If I wanted an android phone, I would get the 32 GB Nexis 5 - unlocked/no contract - for $399 at the Google Play store

https://play.google.com/store/devices/details/Nexus_5_32GB_Black?id=nexus_5_black_32gb&hl=en


----------



## g/re/p (Feb 12, 2014)

Nexus, not Nexis  (lol)


----------



## Giaguara (Feb 13, 2014)

Should we feel insecure and threatened also by the other competition? Like if or when Nokia doubles its 40 megapixel camera phones to 80 megapixel cameras, or when Jolla (the engineers who left Nokia and wanted to do their own thing) might some day have a battery life that's better than Motorola Flare in 1995?


----------



## Satcomer (Oct 16, 2014)

Well according to the article Samsung's SmartPhone struggle  may only get worse. It looks like Samsung is getting squeezed on the high end from Apple and low end from Xiaomi.

So the Android market is as fickle as fashion these days.


----------



## Giaguara (Oct 16, 2014)

Maybe it's time to innovate something again. Not features - but something that people desire. 

Look at all the phone ads now. iPhone = what plays with your desires and imagination. So you want one because you could use it for something cool (that you don't even know yet). Whereas all the other phone ads seem more or less "Oh look, we have totally something like Siri too..." "this is a serious business phone, but it can have a bit of hip side too, so I'm so totally desiring this phone as much as I'd really want an iPhone... of course I do; I'm talking about how great this Competitor Phone is right now to you" and so on. Why do your ads so that they only make you _compare_ your product to a competitor?

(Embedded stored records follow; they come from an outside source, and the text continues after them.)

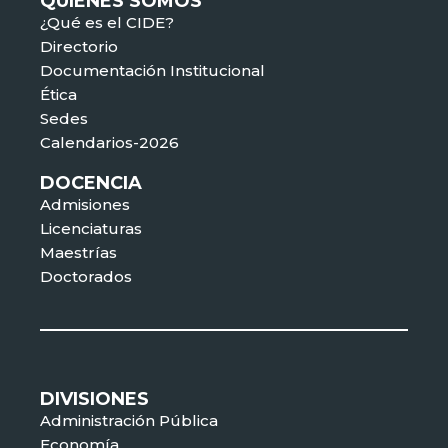
QUIÉNES SOMOS
¿Qué es el CIDE?
Directorio
Documentación Institucional
Ética
Sedes
Calendarios-2026
DOCENCIA
Admisiones
Licenciaturas
Maestrías
Doctorados
DIVISIONES
Administración Pública
Economía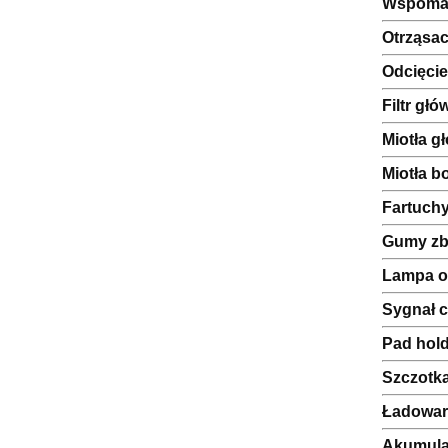
Wspomag
Otrząsacz
Odcięcie
Filtr gł
Miotła 
Miotła b
Fartuch
Gumy zb
Lampa o
Sygnał 
Pad hol
Szczotk
Ładowar
Akumula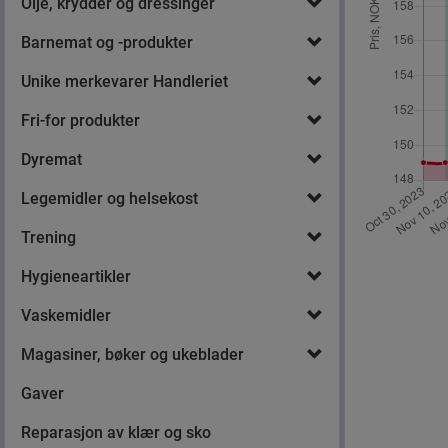
Olje, krydder og dressinger
Barnemat og -produkter
Unike merkevarer Handleriet
Fri-for produkter
Dyremat
Legemidler og helsekost
Trening
Hygieneartikler
Vaskemidler
Magasiner, bøker og ukeblader
Gaver
Reparasjon av klær og sko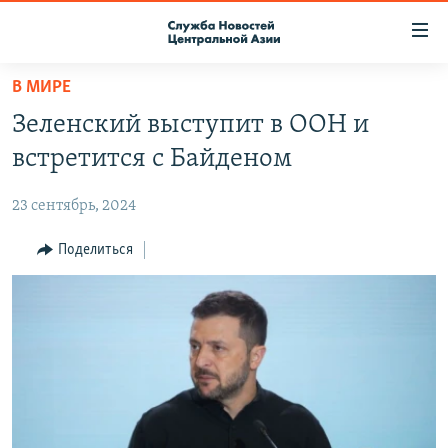
Ссылки
доступа
Вернуться
В МИРЕ
к
О ПРОЕКТЕ
Зеленский выступит в ООН и
основному
ПОДПИСКА
содержанию
встретится с Байденом
КОНТАКТЫ
Вернутся
к
23 сентябрь, 2024
RFE/RL ДИРЕКТ
главной
НАСТОЯЩЕЕ ВРЕМЯ
Поделиться
навигации
Вернутся
МИГРАНТ МЕДИА
к
поиску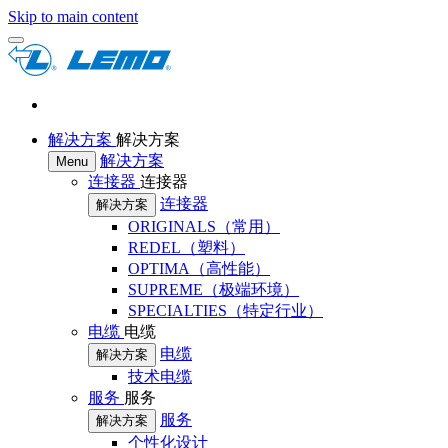
Skip to main content
解决方案
解决方案
解决方案
Menu
连接器
连接器
连接器
解决方案
ORIGINALS（常用）
REDEL（塑料）
OPTIMA（高性能）
SUPREME（极端环境）
SPECIALTIES（特定行业）
电缆
电缆
电缆
解决方案
技术电缆
服务
服务
服务
解决方案
个性化设计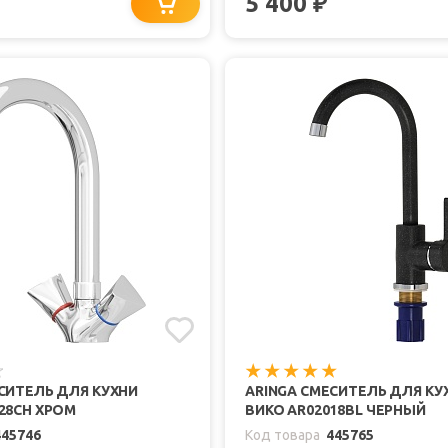
5 400
₽
СИТЕЛЬ ДЛЯ КУХНИ
ARINGA СМЕСИТЕЛЬ ДЛЯ КУ
28CH ХРОМ
ВИКО AR02018BL ЧЕРНЫЙ
445746
Код товара
445765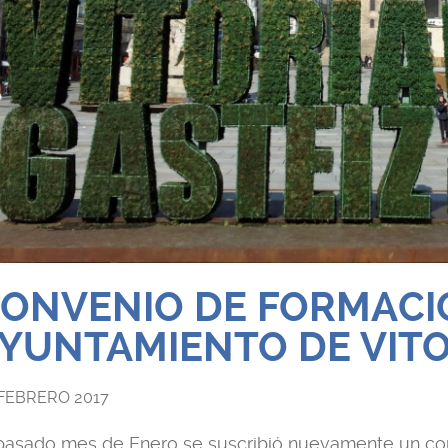
ONVENIO DE FORMACI
YUNTAMIENTO DE VITO
 FEBRERO 2017
 pasado mes de Enero se suscribió nuevamente un co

The same as car ads. "This X car is totally as cool as car Y, and costs less than car Z." Those are valid sales points. You will sell to those people who want to buy a car that fits that criteria you just used. But will it make anyone DREAM and really DESIRE to have your car? They only _compare_ what you have or what you sell to other products. And  t_hat's not how desires work_ - at least after high school. "I _totally_ want to be with Mark because he's totally _as cool as_ Bob, _as rich as_ Tim, and not_ as popular_ out of my reach _as_ Brad would be". Oh yes, in high school that's how it works. But when you find what you love, and want, and desire, that's not cool any more. I don't want someone to be with me because I'm as cool as Alice, as wealthy as Kay, and pretty but not out of reach pretty as Beth would be. _No_; I want something _because_ I want it, and if I'm with someone I want to be with them because they want to be with me, and not compare me to something else. 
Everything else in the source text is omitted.